We have: . $\sin\frac{5\pi}{12}\;=\;\sqrt{\frac{1 - \cos\frac{5\pi}{6}}{2}}\;=\;\sqrt{\frac{1 - \left(-\frac{\sqrt{3}}{2}\right)}{2}} \;= \;\sqrt{\frac{2 + \sqrt{3}}{4}} \;=\;\frac{\sqrt{2 + \sqrt{3}}}{2}$

$3)\; \cos\left(\frac{11\pi}{12}\right)$ . 11π/12 is in Q2; cosine is negative.

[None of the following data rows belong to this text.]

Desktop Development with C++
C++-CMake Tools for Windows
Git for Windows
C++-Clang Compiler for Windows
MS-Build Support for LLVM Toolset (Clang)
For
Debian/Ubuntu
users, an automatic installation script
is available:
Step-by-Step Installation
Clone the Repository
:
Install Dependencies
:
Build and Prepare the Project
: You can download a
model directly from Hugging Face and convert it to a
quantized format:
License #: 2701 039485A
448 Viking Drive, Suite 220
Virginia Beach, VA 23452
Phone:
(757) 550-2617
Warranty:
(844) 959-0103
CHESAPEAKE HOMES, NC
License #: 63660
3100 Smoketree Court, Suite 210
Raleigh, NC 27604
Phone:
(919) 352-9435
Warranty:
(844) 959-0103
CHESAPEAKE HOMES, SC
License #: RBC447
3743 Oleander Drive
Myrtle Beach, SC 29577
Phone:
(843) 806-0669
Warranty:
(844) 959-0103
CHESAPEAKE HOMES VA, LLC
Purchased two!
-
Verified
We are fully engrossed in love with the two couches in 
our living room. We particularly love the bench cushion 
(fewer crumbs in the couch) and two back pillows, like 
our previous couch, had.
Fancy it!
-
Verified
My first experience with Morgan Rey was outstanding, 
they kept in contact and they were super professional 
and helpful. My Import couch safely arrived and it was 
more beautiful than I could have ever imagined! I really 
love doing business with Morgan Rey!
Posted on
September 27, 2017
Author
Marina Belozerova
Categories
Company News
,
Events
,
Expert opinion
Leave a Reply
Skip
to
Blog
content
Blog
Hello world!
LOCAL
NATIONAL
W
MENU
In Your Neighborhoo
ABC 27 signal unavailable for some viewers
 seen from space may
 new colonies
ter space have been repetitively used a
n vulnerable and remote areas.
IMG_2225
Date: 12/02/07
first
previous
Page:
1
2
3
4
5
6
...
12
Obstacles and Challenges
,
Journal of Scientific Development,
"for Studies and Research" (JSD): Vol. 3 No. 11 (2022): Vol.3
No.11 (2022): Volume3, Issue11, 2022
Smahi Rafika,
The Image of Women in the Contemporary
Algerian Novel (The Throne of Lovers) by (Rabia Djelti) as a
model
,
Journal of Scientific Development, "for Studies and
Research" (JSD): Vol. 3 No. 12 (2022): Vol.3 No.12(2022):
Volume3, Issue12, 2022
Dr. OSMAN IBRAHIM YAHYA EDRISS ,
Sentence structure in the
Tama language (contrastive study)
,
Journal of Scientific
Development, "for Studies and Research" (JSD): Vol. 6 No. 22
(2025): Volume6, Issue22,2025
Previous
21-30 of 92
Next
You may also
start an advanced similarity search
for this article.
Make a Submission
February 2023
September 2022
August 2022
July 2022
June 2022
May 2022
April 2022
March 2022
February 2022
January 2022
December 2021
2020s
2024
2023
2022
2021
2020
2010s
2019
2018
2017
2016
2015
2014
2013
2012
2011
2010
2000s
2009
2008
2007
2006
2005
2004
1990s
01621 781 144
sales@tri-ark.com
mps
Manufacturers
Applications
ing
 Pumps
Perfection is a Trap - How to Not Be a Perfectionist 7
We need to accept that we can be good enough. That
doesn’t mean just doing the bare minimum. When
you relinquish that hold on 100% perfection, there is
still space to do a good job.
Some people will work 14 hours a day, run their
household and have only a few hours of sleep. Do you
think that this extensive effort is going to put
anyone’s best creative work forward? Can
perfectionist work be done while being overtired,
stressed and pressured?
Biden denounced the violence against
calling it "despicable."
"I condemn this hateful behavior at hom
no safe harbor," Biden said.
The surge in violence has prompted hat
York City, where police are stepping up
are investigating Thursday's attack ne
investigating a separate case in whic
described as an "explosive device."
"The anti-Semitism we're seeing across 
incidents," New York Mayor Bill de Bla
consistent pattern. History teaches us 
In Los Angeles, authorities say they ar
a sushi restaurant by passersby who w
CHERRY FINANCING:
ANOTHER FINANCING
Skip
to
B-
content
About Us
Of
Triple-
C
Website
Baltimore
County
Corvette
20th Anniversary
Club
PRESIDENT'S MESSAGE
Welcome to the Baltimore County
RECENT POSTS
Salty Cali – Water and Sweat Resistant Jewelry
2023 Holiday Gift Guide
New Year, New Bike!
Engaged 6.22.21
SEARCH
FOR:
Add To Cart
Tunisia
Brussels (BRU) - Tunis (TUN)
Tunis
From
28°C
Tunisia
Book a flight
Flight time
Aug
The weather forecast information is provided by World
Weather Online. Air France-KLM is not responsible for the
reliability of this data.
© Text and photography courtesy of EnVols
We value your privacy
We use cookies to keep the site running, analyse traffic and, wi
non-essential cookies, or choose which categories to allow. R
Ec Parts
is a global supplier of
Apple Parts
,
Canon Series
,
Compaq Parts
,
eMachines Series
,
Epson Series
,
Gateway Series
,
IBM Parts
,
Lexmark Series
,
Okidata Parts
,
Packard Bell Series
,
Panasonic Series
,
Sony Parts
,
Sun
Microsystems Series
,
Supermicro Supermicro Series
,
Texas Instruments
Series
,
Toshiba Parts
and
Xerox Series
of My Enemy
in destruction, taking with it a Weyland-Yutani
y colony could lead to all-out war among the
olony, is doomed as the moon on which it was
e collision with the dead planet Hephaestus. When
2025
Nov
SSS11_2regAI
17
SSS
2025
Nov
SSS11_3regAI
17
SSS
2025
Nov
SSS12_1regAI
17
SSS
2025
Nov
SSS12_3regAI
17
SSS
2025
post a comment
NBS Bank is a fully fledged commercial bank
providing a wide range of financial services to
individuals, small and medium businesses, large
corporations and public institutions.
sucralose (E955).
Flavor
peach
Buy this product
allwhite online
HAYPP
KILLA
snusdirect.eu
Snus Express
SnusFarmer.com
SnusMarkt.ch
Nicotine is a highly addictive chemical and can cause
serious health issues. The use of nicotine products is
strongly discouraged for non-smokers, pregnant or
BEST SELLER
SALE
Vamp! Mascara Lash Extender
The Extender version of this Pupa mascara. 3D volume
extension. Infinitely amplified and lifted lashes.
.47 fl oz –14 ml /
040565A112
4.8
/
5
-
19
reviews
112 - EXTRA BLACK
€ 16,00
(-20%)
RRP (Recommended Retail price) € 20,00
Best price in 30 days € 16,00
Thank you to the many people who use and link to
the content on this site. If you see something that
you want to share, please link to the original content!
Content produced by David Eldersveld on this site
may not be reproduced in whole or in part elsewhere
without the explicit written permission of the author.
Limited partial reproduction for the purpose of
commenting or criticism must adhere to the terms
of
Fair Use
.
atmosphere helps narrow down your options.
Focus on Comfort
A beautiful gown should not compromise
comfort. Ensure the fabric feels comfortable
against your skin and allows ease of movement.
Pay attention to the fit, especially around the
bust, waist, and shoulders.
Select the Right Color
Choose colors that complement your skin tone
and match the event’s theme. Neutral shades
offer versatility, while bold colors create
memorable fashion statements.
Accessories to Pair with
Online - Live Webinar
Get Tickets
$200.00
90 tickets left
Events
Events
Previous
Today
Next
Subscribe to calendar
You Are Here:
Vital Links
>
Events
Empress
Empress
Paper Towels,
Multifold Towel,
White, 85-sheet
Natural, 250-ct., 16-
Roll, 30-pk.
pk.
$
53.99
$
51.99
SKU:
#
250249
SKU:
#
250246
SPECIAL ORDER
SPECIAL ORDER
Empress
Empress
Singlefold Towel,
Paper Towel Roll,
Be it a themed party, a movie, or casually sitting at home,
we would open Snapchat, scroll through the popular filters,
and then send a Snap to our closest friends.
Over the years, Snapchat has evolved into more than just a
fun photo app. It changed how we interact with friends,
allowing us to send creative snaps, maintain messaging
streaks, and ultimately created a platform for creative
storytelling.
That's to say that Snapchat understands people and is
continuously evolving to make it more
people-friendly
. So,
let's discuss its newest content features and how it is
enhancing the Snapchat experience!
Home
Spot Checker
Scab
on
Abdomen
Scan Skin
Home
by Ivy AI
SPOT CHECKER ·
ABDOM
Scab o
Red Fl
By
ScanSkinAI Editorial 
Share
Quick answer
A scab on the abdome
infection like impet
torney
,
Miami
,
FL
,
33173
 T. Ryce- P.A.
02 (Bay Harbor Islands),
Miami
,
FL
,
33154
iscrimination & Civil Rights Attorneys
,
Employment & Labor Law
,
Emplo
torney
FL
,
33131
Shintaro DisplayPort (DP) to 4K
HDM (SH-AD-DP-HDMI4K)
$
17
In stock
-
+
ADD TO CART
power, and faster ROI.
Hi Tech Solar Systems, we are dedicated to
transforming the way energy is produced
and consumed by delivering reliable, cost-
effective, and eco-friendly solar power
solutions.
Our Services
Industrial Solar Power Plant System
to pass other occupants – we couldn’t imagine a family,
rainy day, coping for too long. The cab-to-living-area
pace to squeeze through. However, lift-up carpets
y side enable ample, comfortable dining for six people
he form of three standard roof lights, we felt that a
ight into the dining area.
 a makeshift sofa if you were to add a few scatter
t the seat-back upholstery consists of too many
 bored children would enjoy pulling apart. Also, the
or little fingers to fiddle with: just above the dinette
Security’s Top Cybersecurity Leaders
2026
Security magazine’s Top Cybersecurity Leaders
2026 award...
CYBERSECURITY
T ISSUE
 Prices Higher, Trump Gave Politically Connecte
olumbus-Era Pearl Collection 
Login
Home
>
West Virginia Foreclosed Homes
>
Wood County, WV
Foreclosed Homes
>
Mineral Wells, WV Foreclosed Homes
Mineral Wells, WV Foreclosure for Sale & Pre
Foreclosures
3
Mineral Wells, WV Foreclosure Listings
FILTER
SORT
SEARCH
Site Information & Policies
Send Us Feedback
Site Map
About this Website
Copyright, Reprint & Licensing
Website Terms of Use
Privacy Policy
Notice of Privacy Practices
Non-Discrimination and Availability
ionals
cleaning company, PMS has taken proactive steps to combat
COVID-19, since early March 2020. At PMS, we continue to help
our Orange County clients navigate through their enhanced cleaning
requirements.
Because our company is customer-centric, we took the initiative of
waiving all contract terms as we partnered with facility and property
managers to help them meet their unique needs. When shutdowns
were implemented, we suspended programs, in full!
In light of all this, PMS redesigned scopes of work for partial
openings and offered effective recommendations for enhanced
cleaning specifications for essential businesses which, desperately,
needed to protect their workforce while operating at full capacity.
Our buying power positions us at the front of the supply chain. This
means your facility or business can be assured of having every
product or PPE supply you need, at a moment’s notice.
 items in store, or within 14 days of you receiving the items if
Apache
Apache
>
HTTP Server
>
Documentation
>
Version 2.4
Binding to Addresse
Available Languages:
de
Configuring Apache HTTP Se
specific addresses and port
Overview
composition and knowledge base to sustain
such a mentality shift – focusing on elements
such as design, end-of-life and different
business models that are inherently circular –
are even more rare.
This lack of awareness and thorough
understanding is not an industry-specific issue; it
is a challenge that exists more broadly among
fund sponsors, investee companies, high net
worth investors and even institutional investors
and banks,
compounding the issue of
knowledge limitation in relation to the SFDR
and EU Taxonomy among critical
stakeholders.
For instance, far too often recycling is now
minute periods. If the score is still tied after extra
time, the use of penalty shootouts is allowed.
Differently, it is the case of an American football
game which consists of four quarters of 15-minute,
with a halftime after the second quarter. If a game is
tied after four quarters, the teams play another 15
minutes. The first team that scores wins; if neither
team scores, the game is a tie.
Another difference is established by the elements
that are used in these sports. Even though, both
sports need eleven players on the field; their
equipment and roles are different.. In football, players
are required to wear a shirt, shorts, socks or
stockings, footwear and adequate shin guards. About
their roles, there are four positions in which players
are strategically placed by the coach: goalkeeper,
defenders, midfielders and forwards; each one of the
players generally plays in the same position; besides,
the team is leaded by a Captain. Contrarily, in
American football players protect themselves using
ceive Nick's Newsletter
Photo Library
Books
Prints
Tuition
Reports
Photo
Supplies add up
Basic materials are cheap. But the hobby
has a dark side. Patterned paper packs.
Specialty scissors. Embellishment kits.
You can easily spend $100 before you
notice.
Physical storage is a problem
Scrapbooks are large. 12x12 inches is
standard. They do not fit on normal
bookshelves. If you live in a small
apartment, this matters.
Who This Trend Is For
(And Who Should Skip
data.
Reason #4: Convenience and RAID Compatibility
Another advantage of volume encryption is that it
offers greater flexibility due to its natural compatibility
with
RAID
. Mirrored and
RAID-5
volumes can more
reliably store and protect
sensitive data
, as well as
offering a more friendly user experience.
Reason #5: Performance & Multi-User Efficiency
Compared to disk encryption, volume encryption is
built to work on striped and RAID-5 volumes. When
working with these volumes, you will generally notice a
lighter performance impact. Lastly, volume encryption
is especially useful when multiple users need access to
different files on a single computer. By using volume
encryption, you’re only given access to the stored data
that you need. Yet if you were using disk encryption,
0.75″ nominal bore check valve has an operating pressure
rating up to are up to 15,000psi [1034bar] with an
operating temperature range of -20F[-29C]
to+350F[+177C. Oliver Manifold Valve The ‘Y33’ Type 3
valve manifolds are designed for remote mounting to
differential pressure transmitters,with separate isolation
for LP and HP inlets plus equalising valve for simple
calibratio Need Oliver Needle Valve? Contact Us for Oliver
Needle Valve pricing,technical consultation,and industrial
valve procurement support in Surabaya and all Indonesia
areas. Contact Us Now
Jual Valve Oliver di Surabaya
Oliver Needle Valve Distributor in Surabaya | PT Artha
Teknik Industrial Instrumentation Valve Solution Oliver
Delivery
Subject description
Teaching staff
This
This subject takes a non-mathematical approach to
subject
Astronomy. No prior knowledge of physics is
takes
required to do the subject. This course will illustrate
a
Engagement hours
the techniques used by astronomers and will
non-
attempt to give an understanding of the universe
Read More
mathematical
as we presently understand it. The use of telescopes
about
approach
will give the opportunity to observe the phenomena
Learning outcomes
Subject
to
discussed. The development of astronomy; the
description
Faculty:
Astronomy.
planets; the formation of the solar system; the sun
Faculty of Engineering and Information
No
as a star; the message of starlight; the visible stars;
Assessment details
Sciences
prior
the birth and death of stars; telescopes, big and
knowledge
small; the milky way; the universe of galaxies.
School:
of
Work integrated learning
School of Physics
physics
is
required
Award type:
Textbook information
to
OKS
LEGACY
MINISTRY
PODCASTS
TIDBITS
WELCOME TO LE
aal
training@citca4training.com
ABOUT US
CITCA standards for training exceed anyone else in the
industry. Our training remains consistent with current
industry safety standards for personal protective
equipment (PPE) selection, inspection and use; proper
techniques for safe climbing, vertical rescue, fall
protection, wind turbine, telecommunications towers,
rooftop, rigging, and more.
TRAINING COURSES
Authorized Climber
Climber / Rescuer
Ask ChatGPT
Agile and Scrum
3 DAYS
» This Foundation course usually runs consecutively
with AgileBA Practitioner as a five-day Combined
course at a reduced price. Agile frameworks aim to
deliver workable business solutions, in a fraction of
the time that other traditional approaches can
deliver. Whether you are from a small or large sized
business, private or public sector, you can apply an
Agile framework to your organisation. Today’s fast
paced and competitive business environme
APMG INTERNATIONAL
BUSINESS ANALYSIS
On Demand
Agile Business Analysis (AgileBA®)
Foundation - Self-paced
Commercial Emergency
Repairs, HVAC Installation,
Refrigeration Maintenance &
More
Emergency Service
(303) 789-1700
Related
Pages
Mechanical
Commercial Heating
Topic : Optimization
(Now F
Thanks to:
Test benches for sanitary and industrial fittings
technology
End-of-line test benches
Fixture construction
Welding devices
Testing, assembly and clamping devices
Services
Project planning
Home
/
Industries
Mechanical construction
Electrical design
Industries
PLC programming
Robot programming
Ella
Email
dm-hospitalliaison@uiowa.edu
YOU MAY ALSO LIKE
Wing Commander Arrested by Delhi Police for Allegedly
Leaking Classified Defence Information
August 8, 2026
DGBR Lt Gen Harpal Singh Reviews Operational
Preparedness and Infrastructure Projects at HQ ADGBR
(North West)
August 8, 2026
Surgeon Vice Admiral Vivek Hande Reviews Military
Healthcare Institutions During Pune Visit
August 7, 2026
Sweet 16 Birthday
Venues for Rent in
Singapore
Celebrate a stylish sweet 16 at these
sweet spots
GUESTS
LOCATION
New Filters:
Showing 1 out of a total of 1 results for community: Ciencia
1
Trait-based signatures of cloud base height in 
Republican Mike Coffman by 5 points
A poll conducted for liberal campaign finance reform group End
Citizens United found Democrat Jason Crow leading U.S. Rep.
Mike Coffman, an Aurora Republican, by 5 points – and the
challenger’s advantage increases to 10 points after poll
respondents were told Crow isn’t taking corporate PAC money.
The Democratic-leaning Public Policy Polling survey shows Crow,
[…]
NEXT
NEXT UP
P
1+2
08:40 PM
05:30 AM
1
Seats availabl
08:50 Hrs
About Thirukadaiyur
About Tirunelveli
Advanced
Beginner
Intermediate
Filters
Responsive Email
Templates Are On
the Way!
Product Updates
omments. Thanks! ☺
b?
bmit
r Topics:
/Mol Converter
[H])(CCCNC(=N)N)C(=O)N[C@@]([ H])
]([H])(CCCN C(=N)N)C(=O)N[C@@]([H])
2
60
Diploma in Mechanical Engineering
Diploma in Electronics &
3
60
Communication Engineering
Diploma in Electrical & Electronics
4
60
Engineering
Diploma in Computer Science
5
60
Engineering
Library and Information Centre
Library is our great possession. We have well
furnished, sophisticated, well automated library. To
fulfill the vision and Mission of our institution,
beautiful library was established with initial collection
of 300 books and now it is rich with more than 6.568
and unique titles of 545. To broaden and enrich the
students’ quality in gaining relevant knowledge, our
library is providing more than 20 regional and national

We have: . $\cos\frac{11\pi}{12}\;=\;-\sqrt{\frac{1 + \cos\frac{11\pi}{6}}{2}} \;= \;-\sqrt{\frac{1 + \frac{\sqrt{3}}{2}}{2}} \;=\;-\sqrt{\frac{2 + \sqrt{3}}{4}} \;=\;-\frac{\sqrt{2+\sqrt{3}}}{2}
$

3. ## What if?

What if the directions were to again:

Find exact values using combinations of $\frac{\pi}{6}$, $\frac{\pi}{4}$? What would be the process if given these directions with the same question for 1,2,3? Is there only 1 answer to each of the problems? Is there no right or wrong way to get the answer? I think she wants us to use the Sum and Differences Formulas, but is it absolutly necessarry?

4. ## Re:

I mean I know how to use the half angle formula, but given values such as $\frac{\pi}{6}$ and $\frac{\pi}{4}$ how can I figure figure out which value to use in the formula. This off all would help me out the most....

Thanks So Much!

5. There is a trick I discovred while in high school so my classmates can find the radical form instead of memorizing all the possible quadrants.

Say you want to find,
$\sin 225^o=?$
Find the value on the calculator,
$\approx -.707...$
Now if this number is rational you are done.
But it is not!
So square this number,
$\approx .499999...$
That means that the value of this sine angle is the square root of $\frac{1}{2}$. But you need to determine whether the sign is negative or positive. The sign is negative because it is in the 3rd quadrant. Thus, the value is,
$-\sqrt{\frac{1}{2}}=-\frac{\sqrt{2}}{2}$
You should rationalize the fraction.

6. ## Re:

But could you please expalin how particularly for the problem $cos(\frac{11\pi}{12})$ and taking the two terms $\frac{\pi}{6}$ and $\frac{\pi}{4}$ I could find a value to put into the half angle formula? What is the trick?

Thanks so much!!!

7. Originally Posted by qbkr21
But could you please expalin how particularly for the problem $cos(\frac{11\pi}{12})$ and taking the two terms $\frac{\pi}{6}$ and $\frac{\pi}{4}$ I could find a value to put into the half angle formula? What is the trick?
Ah! The method no longer works . But it can still be done. You probably are not familar with infinite continued fractions, that is what the method relies on.

8. ## Re:

Can you please show me how I can take the two multiple above and use them through the sum and differences formula to find the answer?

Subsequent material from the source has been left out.